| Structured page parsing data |
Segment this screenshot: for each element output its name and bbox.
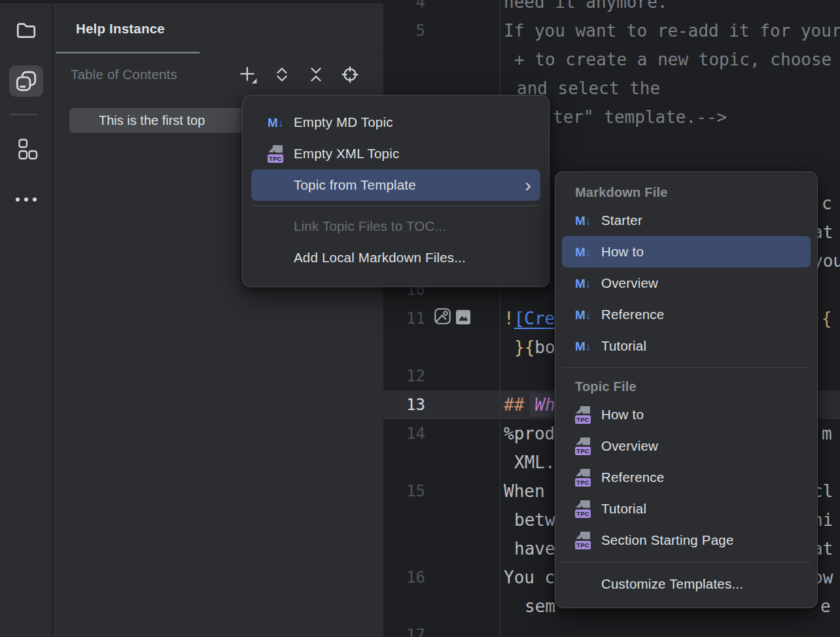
menu-item-topic-from-template[interactable]: Topic from Template ›	[251, 169, 540, 201]
collapse-all-icon	[307, 66, 324, 83]
new-topic-menu: M↓ Empty MD Topic TPC Empty XML Topic To…	[242, 95, 550, 287]
topic-file-icon: TPC	[575, 500, 592, 518]
submenu-item-section-starting-page[interactable]: TPC Section Starting Page	[562, 525, 811, 556]
line-number: 16	[383, 563, 425, 592]
menu-separator	[562, 562, 811, 562]
code-line: %prod	[504, 419, 555, 448]
code-fragment: m	[822, 419, 832, 448]
line-number: 11	[383, 304, 425, 333]
menu-item-add-local-markdown[interactable]: Add Local Markdown Files...	[251, 242, 540, 273]
menu-separator	[562, 368, 811, 368]
tool-window-stripe	[0, 0, 52, 637]
topic-file-icon: TPC	[575, 469, 592, 487]
window-top-edge	[0, 0, 383, 3]
help-instance-tool-button[interactable]	[9, 65, 43, 97]
line-number: 14	[383, 419, 425, 448]
tab-title: Help Instance	[76, 21, 165, 37]
structure-icon	[14, 138, 38, 160]
writerside-window: Help Instance Table of Contents	[0, 0, 840, 637]
markdown-file-icon: M↓	[575, 340, 591, 353]
submenu-item-tpc-overview[interactable]: TPC Overview	[562, 430, 811, 462]
markdown-file-icon: M↓	[575, 277, 591, 290]
line-number: 12	[383, 362, 425, 390]
active-tab-underline	[56, 52, 200, 54]
submenu-item-md-reference[interactable]: M↓ Reference	[562, 299, 811, 330]
toc-title: Table of Contents	[71, 54, 177, 95]
more-icon	[14, 196, 39, 203]
image-outline-gutter-icon[interactable]	[434, 307, 451, 325]
code-line: When	[504, 477, 545, 506]
add-topic-button[interactable]	[238, 65, 258, 84]
submenu-header-markdown-file: Markdown File	[555, 180, 817, 205]
menu-item-empty-xml-topic[interactable]: TPC Empty XML Topic	[251, 138, 540, 169]
toc-item-label: This is the first top	[99, 113, 205, 128]
submenu-item-md-tutorial[interactable]: M↓ Tutorial	[562, 330, 811, 362]
menu-item-link-topic-files[interactable]: Link Topic Files to TOC...	[251, 211, 540, 242]
code-line: sem	[525, 592, 555, 621]
submenu-item-tpc-reference[interactable]: TPC Reference	[562, 462, 811, 493]
line-number: 4	[383, 0, 425, 16]
markdown-file-icon: M↓	[575, 309, 591, 321]
toc-item-first-topic[interactable]: This is the first top	[69, 108, 270, 133]
line-number-active: 13	[383, 390, 425, 419]
code-line: }{bo	[514, 333, 555, 362]
line-number: 17	[383, 621, 425, 637]
topic-from-template-submenu: Markdown File M↓ Starter M↓ How to M↓ Ov…	[555, 171, 818, 608]
instances-icon	[15, 70, 37, 92]
submenu-item-md-overview[interactable]: M↓ Overview	[562, 267, 811, 299]
submenu-header-topic-file: Topic File	[555, 374, 817, 399]
code-line: You c	[504, 563, 555, 592]
expand-all-icon	[273, 66, 290, 83]
code-line: ![Cre	[504, 304, 555, 333]
markdown-file-icon: M↓	[268, 116, 283, 129]
expand-all-button[interactable]	[272, 65, 292, 84]
menu-separator	[251, 205, 540, 206]
markdown-file-icon: M↓	[575, 215, 591, 227]
toc-toolbar: Table of Contents	[53, 54, 383, 95]
code-line: need it anymore.	[504, 0, 667, 16]
submenu-item-tpc-tutorial[interactable]: TPC Tutorial	[562, 493, 811, 525]
submenu-item-md-how-to[interactable]: M↓ How to	[562, 236, 811, 267]
code-line: + to create a new topic, choose	[514, 45, 831, 74]
more-tool-windows-button[interactable]	[9, 184, 43, 215]
target-icon	[341, 65, 359, 84]
folder-icon	[15, 19, 37, 41]
collapse-all-button[interactable]	[306, 65, 326, 84]
topic-file-icon: TPC	[575, 532, 592, 549]
topic-file-icon: TPC	[268, 145, 285, 163]
structure-tool-button[interactable]	[9, 133, 43, 165]
image-preview-gutter-icon[interactable]	[455, 309, 471, 325]
submenu-item-customize-templates[interactable]: Customize Templates...	[562, 568, 811, 600]
locate-opened-file-button[interactable]	[340, 65, 360, 84]
stripe-divider	[10, 114, 37, 115]
markdown-file-icon: M↓	[575, 246, 591, 258]
code-line: betw	[514, 506, 555, 534]
code-line-current: ##Wh	[504, 390, 555, 419]
code-fragment: e	[820, 592, 831, 621]
plus-dropdown-icon	[238, 65, 258, 84]
topic-file-icon: TPC	[575, 438, 592, 455]
line-number: 15	[383, 477, 425, 506]
tab-help-instance[interactable]: Help Instance	[56, 3, 165, 54]
code-line: If you want to re-add it for your	[504, 16, 840, 45]
menu-item-empty-md-topic[interactable]: M↓ Empty MD Topic	[251, 107, 540, 138]
topic-file-icon: TPC	[575, 406, 592, 424]
submenu-item-tpc-how-to[interactable]: TPC How to	[562, 399, 811, 430]
code-fragment: c	[822, 189, 832, 218]
line-number: 5	[383, 16, 425, 45]
code-line: XML.	[514, 448, 555, 477]
tool-window-header: Help Instance	[53, 0, 383, 54]
project-folder-button[interactable]	[9, 14, 43, 46]
submenu-item-starter[interactable]: M↓ Starter	[562, 205, 811, 236]
code-line: ter" template.-->	[553, 103, 727, 131]
code-line: have	[514, 534, 555, 563]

| What needs to be done |
From the entries, count the lines that hold the string "Starter". Nothing but the number is needed.

| Your response |
2